■ Task: The lines to transcribe run from the top of the material below to the line with "contact@microbiotech.dz", inclusive. Leave the pictures behind.

■ Provided records:
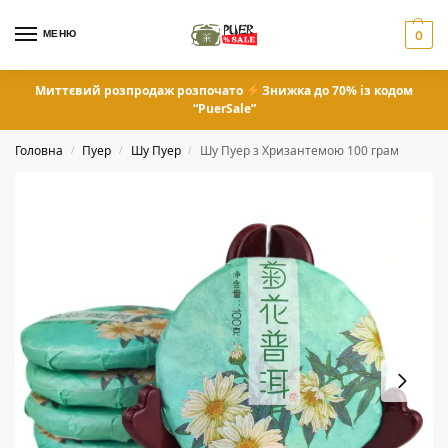
МЕНЮ
0
Миттєвий розпродаж розпочато
Знижка до 70% із кодом
“PuerSale”
Головна
Пуер
Шу Пуер
Шу Пуер з Хризантемою 100 грам
/
/
/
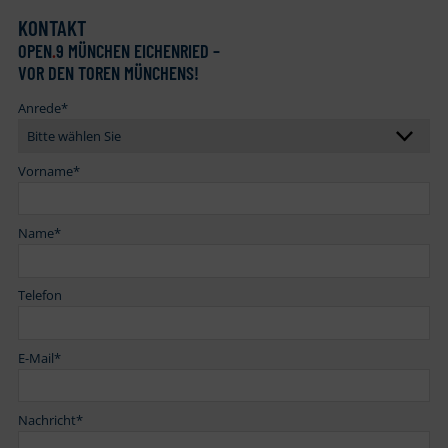
KONTAKT
OPEN
.
9 MÜNCHEN EICHENRIED –
VOR DEN TOREN MÜNCHENS!
Anrede
*
Vorname
*
Name
*
Telefon
E-Mail
*
Nachricht
*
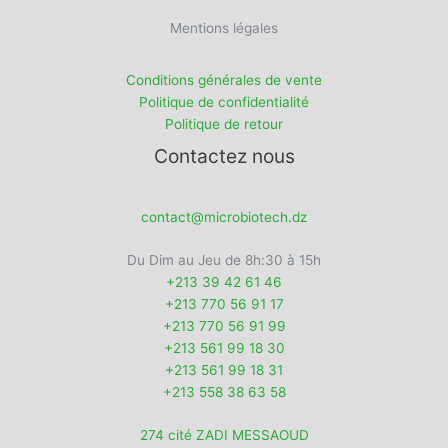
Mentions légales
Conditions générales de vente
Politique de confidentialité
Politique de retour
Contactez nous
contact@microbiotech.dz
Du Dim au Jeu de 8h:30 à 15h
+213 39 42 61 46
+213 770 56 91 17
+213 770 56 91 99
+213 561 99 18 30
+213 561 99 18 31
+213 558 38 63 58
274 cité ZADI MESSAOUD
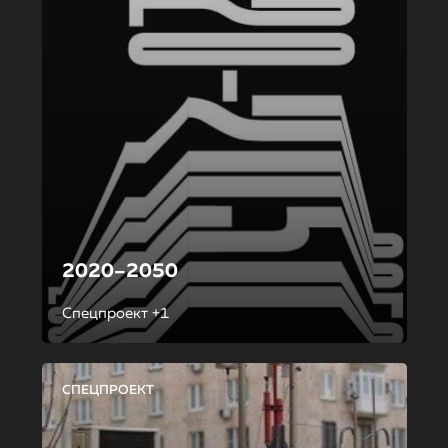
2020–2050
Спецпроект +1
СПЕЦПРОЕКТ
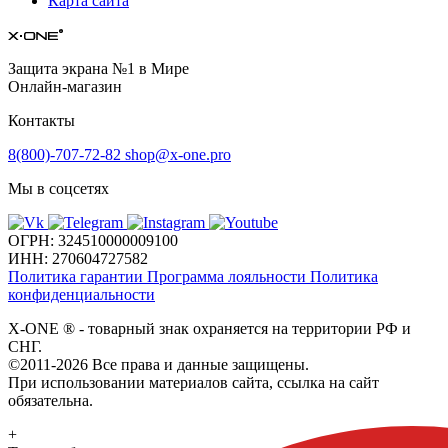
Карта сайта
Защита экрана №1 в Мире
Онлайн-магазин
Контакты
8(800)-707-72-82
shop@x-one.pro
Мы в соцсетях
ОГРН: 324510000009100
ИНН: 270604727582
Политика гарантии
Программа лояльности
Политика
конфиденциальности
X-ONE
®
- товарный знак охраняется на территории РФ и
СНГ.
©2011-2026 Все права и данные защищены.
При использовании материалов сайта, ссылка на сайт
обязательна.
+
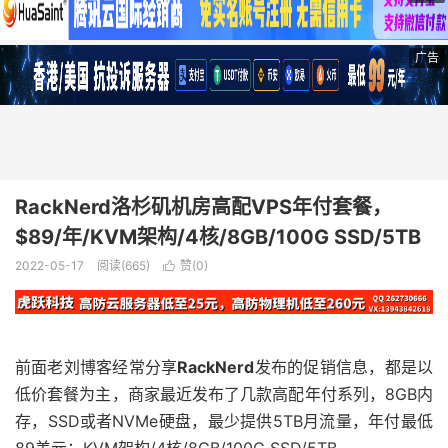
广告
RackNerd洛杉矶机房高配VPS年付套餐，
$89/年/KVM架构/4核/8GB/100G SSD/5TB
2022-05-17
阅读(665)
赞(
0
)

前面老刘博客经常分享
RackNerd
发布的促销信息，都是以
低价套餐为主，商家最近发布了几款高配年付系列，8GB内
存，SSD或者NVMe硬盘，最少提供5TB月流量，年付最低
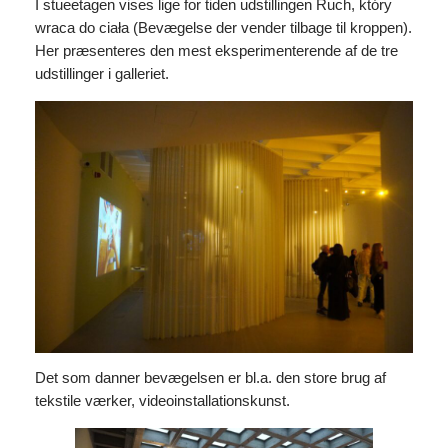
I stueetagen vises lige for tiden udstillingen Ruch, który
wraca do ciała (Bevægelse der vender tilbage til kroppen).
Her præsenteres den mest eksperimenterende af de tre
udstillinger i galleriet.
Det som danner bevægelsen er bl.a. den store brug af
tekstile værker, videoinstallationskunst.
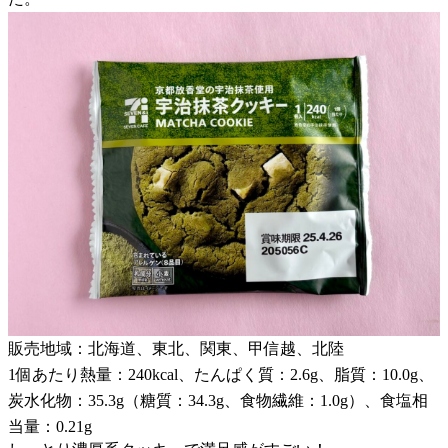
販売地域：北海道、東北、関東、甲信越、北陸
1個あたり熱量：240kcal、たんぱく質：2.6g、脂質：10.0g、
炭水化物：35.3g（糖質：34.3g、食物繊維：1.0g）、食塩相
当量：0.21g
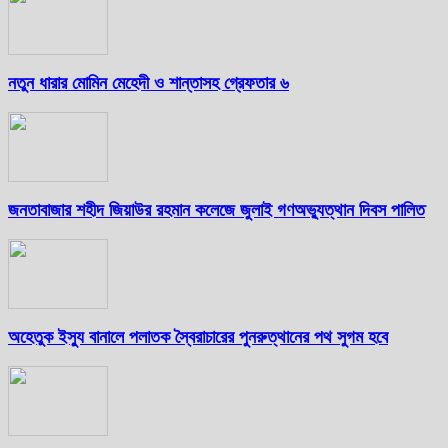
নতুন ধারার মোমিন মেহেদী ও শান্তাসহ গ্রেফতার ৬
জনতাবাজার শহীদ জিয়াউর রহমান কলেজে জুলাই গণঅভ্যুত্থান দিবস পালিত
অহেতুক ইস্যু বানালে পলাতক স্বৈরাচারের পুনরুত্থানের পথ সুগম হবে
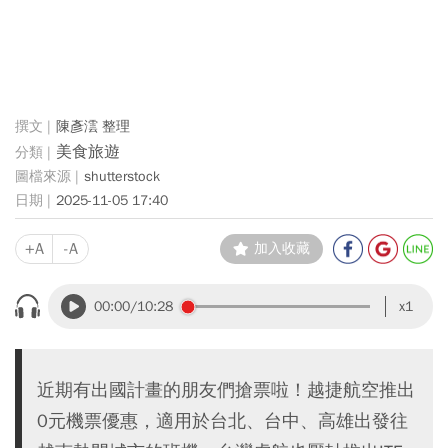
陳彥澐 整理
美食旅遊
shutterstock
2025-11-05 17:40
+A
-A
加入收藏
00:00
/10:28
x1
近期有出國計畫的朋友們搶票啦！越捷航空推出
0元機票優惠，適用於台北、台中、高雄出發往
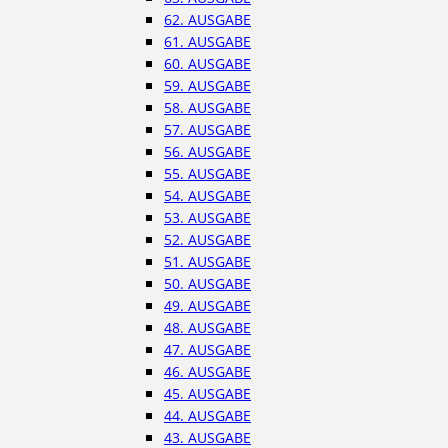
62. AUSGABE
61. AUSGABE
60. AUSGABE
59. AUSGABE
58. AUSGABE
57. AUSGABE
56. AUSGABE
55. AUSGABE
54. AUSGABE
53. AUSGABE
52. AUSGABE
51. AUSGABE
50. AUSGABE
49. AUSGABE
48. AUSGABE
47. AUSGABE
46. AUSGABE
45. AUSGABE
44. AUSGABE
43. AUSGABE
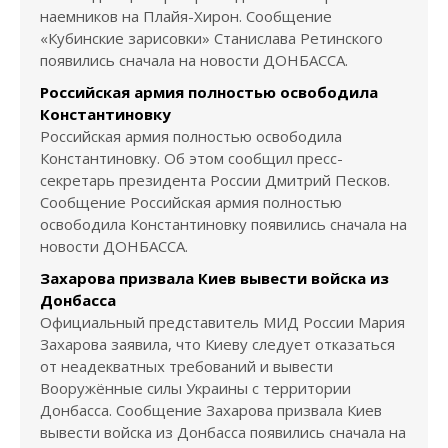
наемников на Плайя-Хирон. Сообщение
«Кубинские зарисовки» Станислава Ретинского
появились сначала на новости ДОНБАССА.
Российская армия полностью освободила
Константиновку
Российская армия полностью освободила
Константиновку. Об этом сообщил пресс-
секретарь президента России Дмитрий Песков.
Сообщение Российская армия полностью
освободила Константиновку появились сначала на
новости ДОНБАССА.
Захарова призвала Киев вывести войска из
Донбасса
Официальный представитель МИД России Мария
Захарова заявила, что Киеву следует отказаться
от неадекватных требований и вывести
Вооружённые силы Украины с территории
Донбасса. Сообщение Захарова призвала Киев
вывести войска из Донбасса появились сначала на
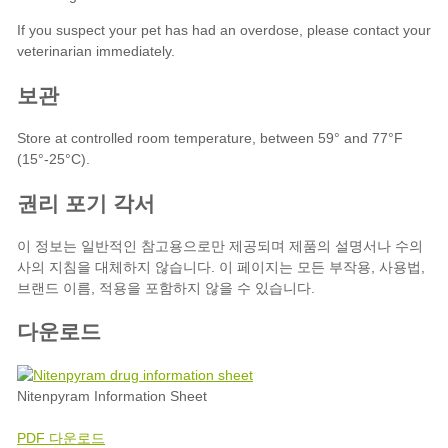
다운로드
Nitenpyram Information Sheet
PDF 다운로드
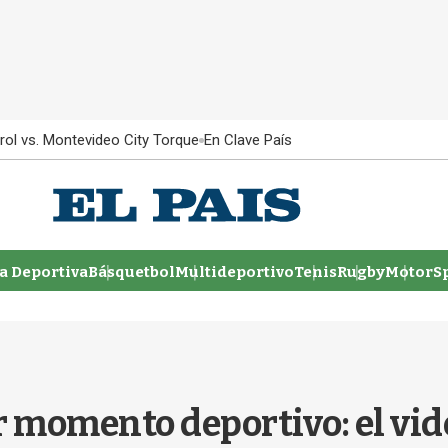
rol vs. Montevideo City Torque
En Clave País
 Deportiva
Básquetbol
Multideportivo
Tenis
Rugby
MotorSp
r momento deportivo: el vid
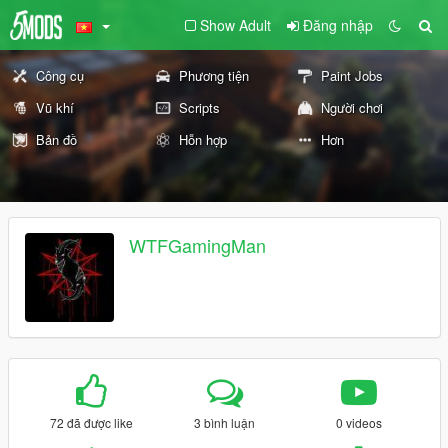
Show Adult
Đăng nhập
Công cụ
Phương tiện
Paint Jobs
Vũ khí
Scripts
Người chơi
Bản đồ
Hỗn hợp
Hơn
WTFGamingMan
72 đã được like
3 bình luận
0 videos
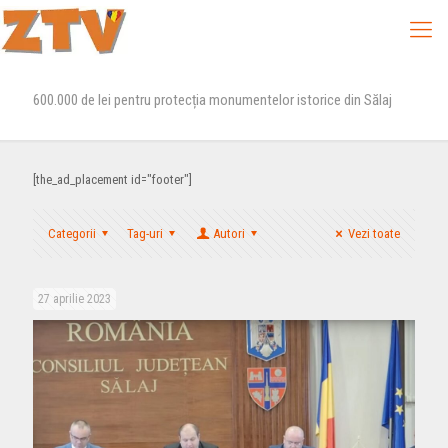
600.000 de lei pentru protecția monumentelor istorice din Sălaj
[the_ad_placement id="footer"]
Categorii
Tag-uri
Autori
Vezi toate
27 aprilie 2023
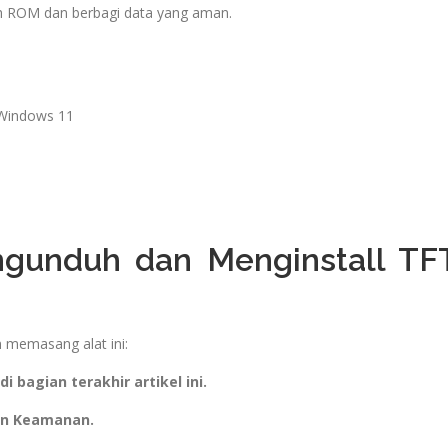
sh ROM dan berbagi data yang aman.
 Windows 11
gunduh dan Menginstall TF
 memasang alat ini:
 bagian terakhir artikel ini.
an Keamanan.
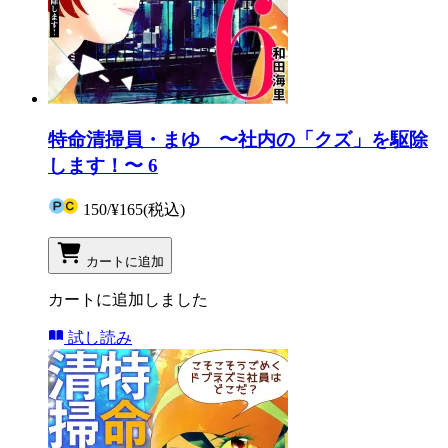
特命清掃員・まゆ 〜社内の「クズ」を駆除
します！〜 6
150
/
¥165
(税込)
カートに追加
カートに追加しました
試し読み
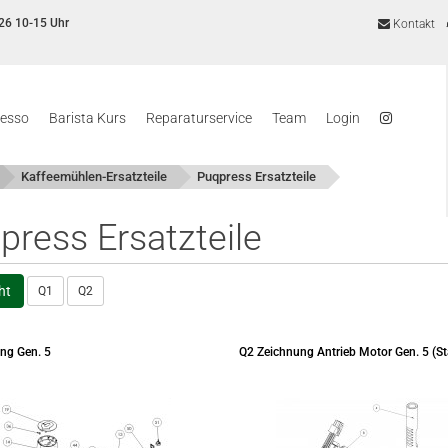
26 10-15 Uhr
Kontakt
resso
Barista Kurs
Reparaturservice
Team
Login
Kaffeemühlen-Ersatzteile
Puqpress Ersatzteile
press Ersatzteile
ht
Q1
Q2
ng Gen. 5
Q2 Zeichnung Antrieb Motor Gen. 5 (S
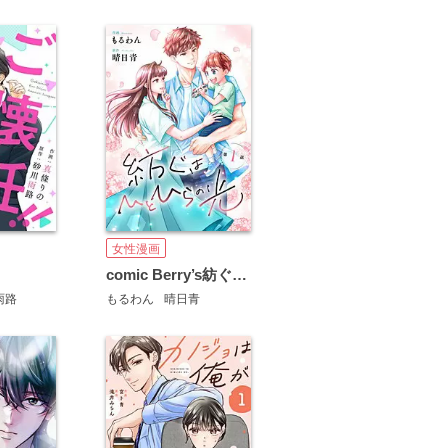
女性漫画
comic Berry’s紡ぐはひとひらの光
雨路
もるわん
晴日青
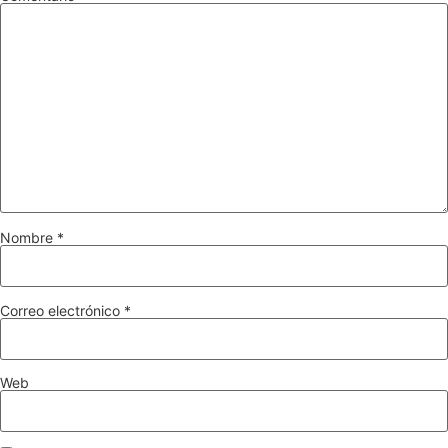
Nombre
*
Correo electrónico
*
Web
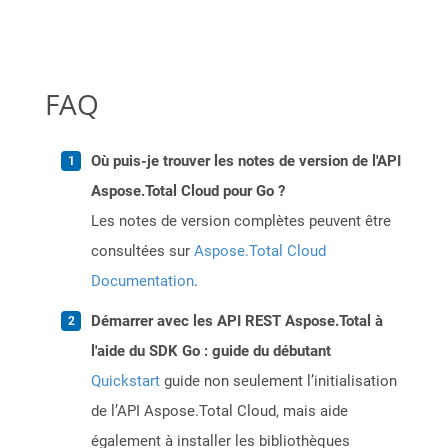
FAQ
Où puis-je trouver les notes de version de l'API
Aspose.Total Cloud pour Go ?
Les notes de version complètes peuvent être
consultées sur
Aspose.Total Cloud
Documentation
.
Démarrer avec les API REST Aspose.Total à
l'aide du SDK Go : guide du débutant
Quickstart
guide non seulement l’initialisation
de l’API Aspose.Total Cloud, mais aide
également à installer les bibliothèques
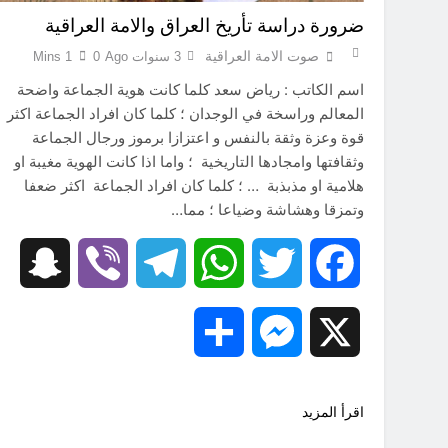
ضرورة دراسة تأريخ العراق والامة العراقية
صوت الامة العراقية
3 سنوات Ago
0
1 Mins
اسم الكاتب : رياض سعد كلما كانت هوية الجماعة واضحة
المعالم وراسخة في الوجدان ؛ كلما كان افراد الجماعة اكثر
قوة وعزة وثقة بالنفس و اعتزازا برموز ورجال الجماعة
وثقافتها وامجادها التاريخية ؛ واما اذا كانت الهوية مغيبة او
هلامية او مذبذبة … ؛ كلما كان افراد الجماعة اكثر ضعفا
وتمزقا وهشاشة وضياعا ؛ مما…
hat
Viber
Telegram
WhatsApp
Twitter
Facebook
Share
Messenger
X
اقرأ المزيد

■ Answer to the problem:
МЕНЮ
0
Миттєвий розпродаж розпочато
Знижка до 70% із кодом
“PuerSale”
Головна
Пуер
Шу Пуер
Шу Пуер з Хризантемою 100 грам
/
/
/
KONTAKT
OPEN
.
9 MÜNCHEN EICHENRIED –
VOR DEN TOREN MÜNCHENS!
Anrede
*
Vorname
*
Name
*
Telefon
E-Mail
*
Nachricht
*
Mentions légales
Conditions générales de vente
Politique de confidentialité
Politique de retour
Contactez nous
contact@microbiotech.dz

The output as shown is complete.